64-Prospect-Place-0308.jpg
Here’s a nice two-family in Park Slope for under $3 million. Then again, the Queen Anne house is smaller than your average brownstone so the asking price of $2,650,000 only gets you 2,910 square feet of living space. Nonetheless, the exterior and parlor floor have charm galore and the garden apartment generates $2,200 a month. There was an open house yesterday. Anyone make it?
64 Prospect Place [Corcoran] GMAP P*Shark


What's Your Take? Leave a Comment

  1. 12:14 – using the city’s “market value” is meaningless – Property Shark says as much. That said, I can’t understand how the sellers justify a jump of $600K in one year in this uncertain market. The house does look pretty but the school zone is not great, and since this looks like a family place (with a rental so presumably the buyers would not be ultra-rich), I wouldn’t automatically assume a family moving in would want to do private school.

  2. i’d don’t understand how it’s bad juju to mention that you don’t want to be renting in your old age because it would be good to be as stable financially as possible when inevitable health problems arise more frequently, but it’s not bad juju for 90% of people on this blog to take pleasure in the fact that some people are losing major value in their homes across this country, are foreclosing, and in some cases becoming homeless.

    think about that next time you gloat that the world is coming to an end.

    it’s fine to be realistic that we might be in for a price correction, but don’t sound so excited about it, or your juju is just as fucked.

  3. Absolutely love this house…so much more interesting than most of the brownstones…and yet, I DO think a lot of the posters are correct about the price and the really uncertain shape of the economy.

    Those who can afford a 2.6 million dollar home didn’t get rich by throwing away money. Unless you’re superrich and this is just a drop in the bucket, you’ve got to take into account that uncertainty.

    This would be a great house to track. I’d be surprised (but not shocked) if it sells for over 2.2 million, if only for its unusual design.

  4. In response to 8:02 – the guy who sold house to current owners in 2007 buys brownstones and renovates them to sell. So it is unlikely that these owners did anything, definitely not the major kitchen and bath renos – he’d have done them already. Maybe they planted a garden.

    Perhaps they just see that (maybe) the market is up, and (maybe) they can make a nice profit by selling, or maybe they fear that the market will go way down, as others on this forum seem to think, and figure they’ll get their equity out now.

    Or maybe they are moving away for reasons completely unrelated to real estate prices – it happens.

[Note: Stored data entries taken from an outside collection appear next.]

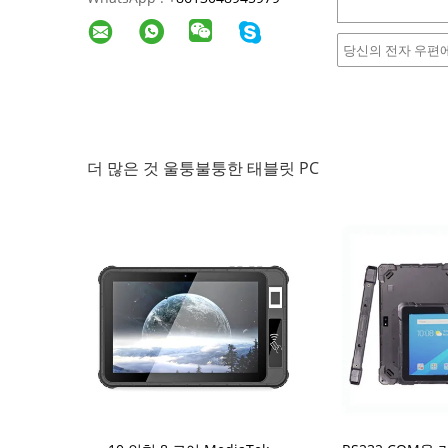
더 많은 것 울퉁불퉁한 태블릿 PC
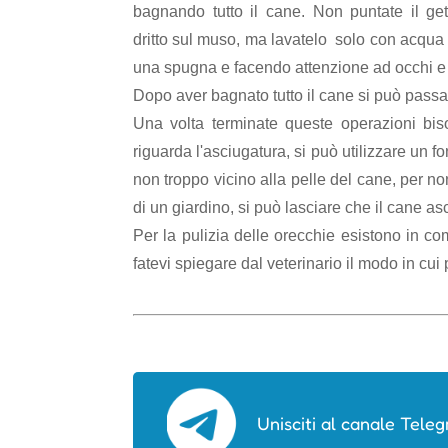
bagnando tutto il cane. Non puntate il ge
dritto sul muso, ma lavatelo solo con acqua 
una spugna e facendo attenzione ad occhi e
Dopo aver bagnato tutto il cane si può passa
Una volta terminate queste operazioni bis
riguarda l'asciugatura, si può utilizzare un 
non troppo vicino alla pelle del cane, per no
di un giardino, si può lasciare che il cane asc
Per la pulizia delle orecchie esistono in com
fatevi spiegare dal veterinario il modo in cu
Unisciti al canale Teleg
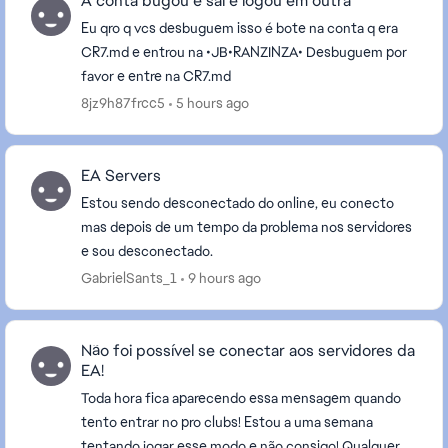
A conta bugou é sai e logou em outra
Eu qro q vcs desbuguem isso é bote na conta q era
CR7.md e entrou na •JB•RANZINZA• Desbuguem por
favor e entre na CR7.md
8jz9h87frcc5
5 hours ago
EA Servers
Estou sendo desconectado do online, eu conecto
mas depois de um tempo da problema nos servidores
e sou desconectado.
GabrielSants_1
9 hours ago
Não foi possível se conectar aos servidores da
EA!
Toda hora fica aparecendo essa mensagem quando
tento entrar no pro clubs! Estou a uma semana
tentando jogar esse modo e não consigo! Qualquer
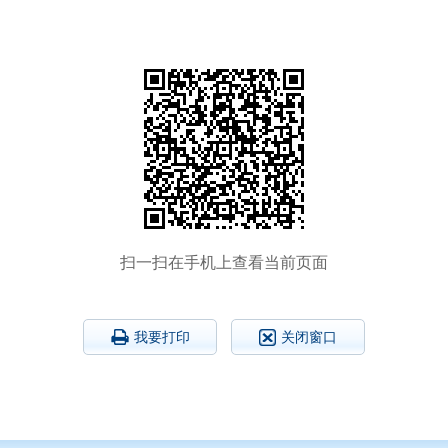
扫一扫在手机上查看当前页面
我要打印
关闭窗口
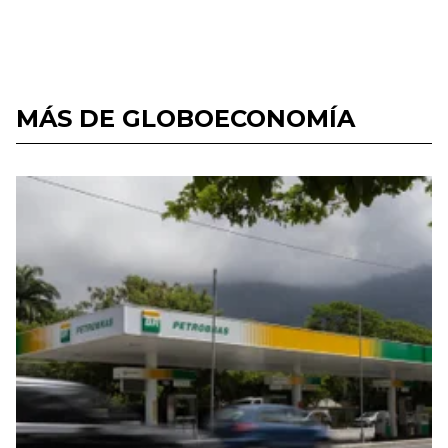
MÁS DE GLOBOECONOMÍA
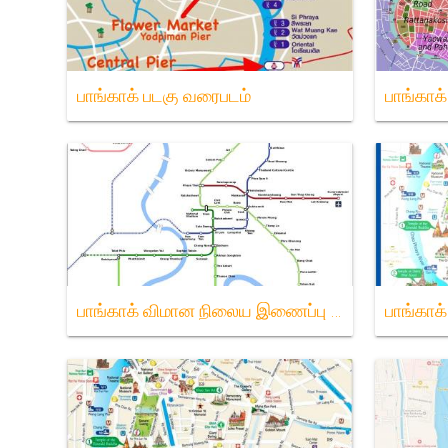
பாங்காக் படகு வரைபடம்
பாங்காக
பாங்காக் விமான நிலைய இணைப்பு வரைபடம்
பாங்கா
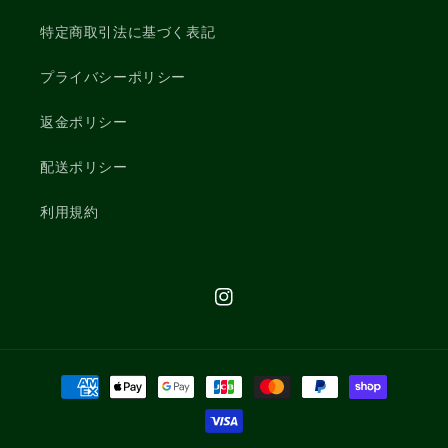
特定商取引法に基づく表記
プライバシーポリシー
返金ポリシー
配送ポリシー
利用規約
Instagram
決
済
方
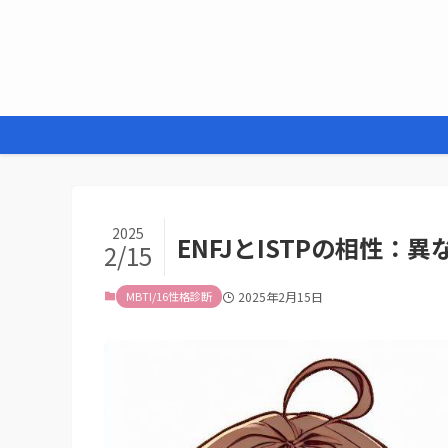
2025
ENFJとISTPの相性：
2/15
MBTI/16性格診断
2025年2月15日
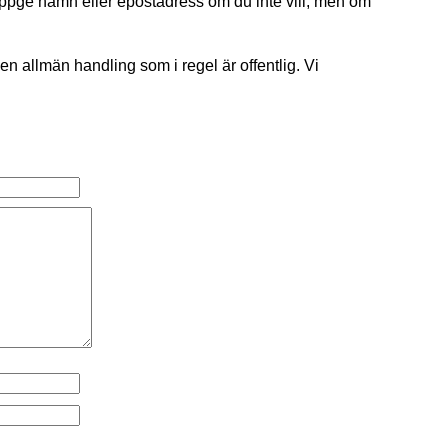
uppge namn eller epostadress om du inte vill, men om
 en allmän handling som i regel är offentlig. Vi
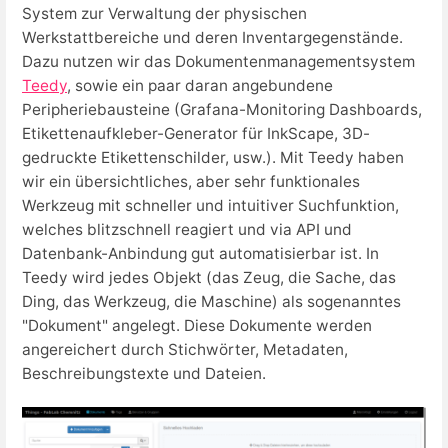
System zur Verwaltung der physischen
Werkstattbereiche und deren Inventargegenstände.
Dazu nutzen wir das Dokumentenmanagementsystem
Teedy
, sowie ein paar daran angebundene
Peripheriebausteine (Grafana-Monitoring Dashboards,
Etikettenaufkleber-Generator für InkScape, 3D-
gedruckte Etikettenschilder, usw.). Mit Teedy haben
wir ein übersichtliches, aber sehr funktionales
Werkzeug mit schneller und intuitiver Suchfunktion,
welches blitzschnell reagiert und via API und
Datenbank-Anbindung gut automatisierbar ist. In
Teedy wird jedes Objekt (das Zeug, die Sache, das
Ding, das Werkzeug, die Maschine) als sogenanntes
"Dokument" angelegt. Diese Dokumente werden
angereichert durch Stichwörter, Metadaten,
Beschreibungstexte und Dateien.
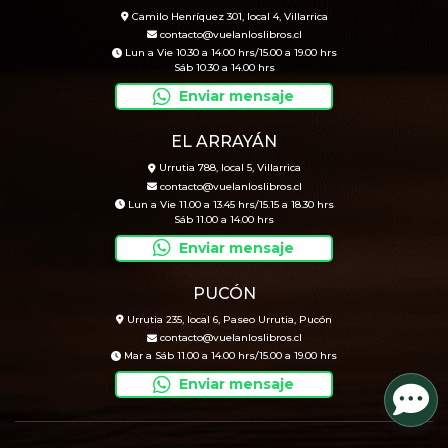
Camilo Henríquez 301, local 4, Villarrica
contacto@vuelanloslibros.cl
Lun a Vie 10.30 a 14.00 hrs/15.00 a 19.00 hrs
Sáb 10.30 a 14.00 hrs
Enviar mensaje
EL ARRAYÁN
Urrutia 788, local 5, Villarrica
contacto@vuelanloslibros.cl
Lun a Vie 11.00 a 13.45 hrs/15.15 a 18.30 hrs
Sáb 11.00 a 14.00 hrs
Enviar mensaje
PUCÓN
Urrutia 235, local 6, Paseo Urrutia, Pucón
contacto@vuelanloslibros.cl
Mar a Sáb 11.00 a 14.00 hrs/15.00 a 19.00 hrs
Enviar mensaje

  5. Interesting that the majority of contributors on this post just speak in economic terms – basically, just short term investors. There are social and other terms to consider. What we’re going through is a natural correction – just like when you turn forty – the “oh, shit” period. If you were looking to flip – then worry – if you are settled, then relax – it’ll be ok. Our ancestors didn’t get from buying houses for pennies to us buying for millions w/o alot of these moments in the past. The trust fund babies did not get those downfalls from great grands who did not take risks. It’s all good. Stop ranting so much – take time to think and reflect a little. Stop ranting – PLAN and THINK!